— WHAT THE EXERCISE ASKS —
Your task is to write out all of the records once more, exactly.
PROVIDED DATA section start
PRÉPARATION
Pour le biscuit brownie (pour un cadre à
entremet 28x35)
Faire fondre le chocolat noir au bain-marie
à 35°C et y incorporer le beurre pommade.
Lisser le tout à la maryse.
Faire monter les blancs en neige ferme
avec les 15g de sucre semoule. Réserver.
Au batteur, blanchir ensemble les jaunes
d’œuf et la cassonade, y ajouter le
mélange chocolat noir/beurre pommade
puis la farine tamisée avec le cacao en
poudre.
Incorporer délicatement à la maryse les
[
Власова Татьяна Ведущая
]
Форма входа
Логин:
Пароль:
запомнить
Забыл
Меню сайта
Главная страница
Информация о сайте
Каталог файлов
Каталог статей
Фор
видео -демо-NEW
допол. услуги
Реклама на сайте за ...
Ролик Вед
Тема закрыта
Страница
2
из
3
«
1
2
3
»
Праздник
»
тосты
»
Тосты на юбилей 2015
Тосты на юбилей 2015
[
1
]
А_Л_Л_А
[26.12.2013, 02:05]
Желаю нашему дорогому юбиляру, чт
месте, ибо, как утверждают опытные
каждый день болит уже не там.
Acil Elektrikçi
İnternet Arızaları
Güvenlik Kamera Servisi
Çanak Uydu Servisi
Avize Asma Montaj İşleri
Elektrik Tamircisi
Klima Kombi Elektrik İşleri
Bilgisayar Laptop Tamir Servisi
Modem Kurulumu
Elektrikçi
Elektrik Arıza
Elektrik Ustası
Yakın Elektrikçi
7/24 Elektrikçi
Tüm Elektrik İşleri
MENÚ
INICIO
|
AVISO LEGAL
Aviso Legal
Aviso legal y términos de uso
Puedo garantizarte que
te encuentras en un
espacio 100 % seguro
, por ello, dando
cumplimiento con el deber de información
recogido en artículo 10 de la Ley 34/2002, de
PROVIDED DATA section end
— SOLVED PROBLEM —
PRÉPARATION
Pour le biscuit brownie (pour un cadre à
entremet 28x35)
Faire fondre le chocolat noir au bain-marie
à 35°C et y incorporer le beurre pommade.
Lisser le tout à la maryse.
Faire monter les blancs en neige ferme
avec les 15g de sucre semoule. Réserver.
Au batteur, blanchir ensemble les jaunes
d’œuf et la cassonade, y ajouter le
mélange chocolat noir/beurre pommade
puis la farine tamisée avec le cacao en
poudre.
Incorporer délicatement à la maryse les
[
Власова Татьяна Ведущая
]
Форма входа
Логин:
Пароль:
запомнить
Забыл
Меню сайта
Главная страница
Информация о сайте
Каталог файлов
Каталог статей
Фор
видео -демо-NEW
допол. услуги
Реклама на сайте за ...
Ролик Вед
Тема закрыта
Страница
2
из
3
«
1
2
3
»
Праздник
»
тосты
»
Тосты на юбилей 2015
Тосты на юбилей 2015
[
1
]
А_Л_Л_А
[26.12.2013, 02:05]
Желаю нашему дорогому юбиляру, чт
месте, ибо, как утверждают опытные
каждый день болит уже не там.
Acil Elektrikçi
İnternet Arızaları
Güvenlik Kamera Servisi
Çanak Uydu Servisi
Avize Asma Montaj İşleri
Elektrik Tamircisi
Klima Kombi Elektrik İşleri
Bilgisayar Laptop Tamir Servisi
Modem Kurulumu
Elektrikçi
Elektrik Arıza
Elektrik Ustası
Yakın Elektrikçi
7/24 Elektrikçi
Tüm Elektrik İşleri
MENÚ
INICIO
|
AVISO LEGAL
Aviso Legal
Aviso legal y términos de uso
Puedo garantizarte que
te encuentras en un
espacio 100 % seguro
, por ello, dando
cumplimiento con el deber de información
recogido en artículo 10 de la Ley 34/2002, de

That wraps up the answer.